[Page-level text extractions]
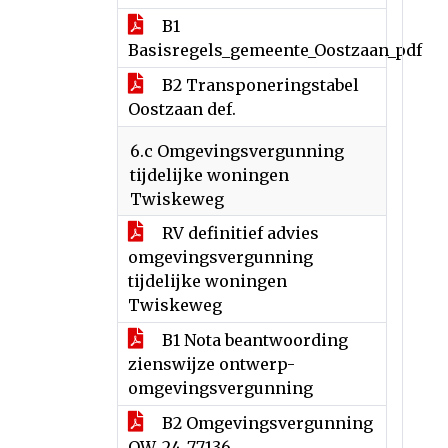
B1
Basisregels_gemeente_Oostzaan_pdf
B2 Transponeringstabel
Oostzaan def.
6.c Omgevingsvergunning
tijdelijke woningen
Twiskeweg
RV definitief advies
omgevingsvergunning
tijdelijke woningen
Twiskeweg
B1 Nota beantwoording
zienswijze ontwerp-
omgevingsvergunning
B2 Omgevingsvergunning
OW_24_77136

### INSTRUCTIONS TO FOLLOW
Now reproduce all of the entries precisely, with no pictures in the copy.

### ANSWER TO THIS TASK
B1
Basisregels_gemeente_Oostzaan_pdf
B2 Transponeringstabel
Oostzaan def.
6.c Omgevingsvergunning
tijdelijke woningen
Twiskeweg
RV definitief advies
omgevingsvergunning
tijdelijke woningen
Twiskeweg
B1 Nota beantwoording
zienswijze ontwerp-
omgevingsvergunning
B2 Omgevingsvergunning
OW_24_77136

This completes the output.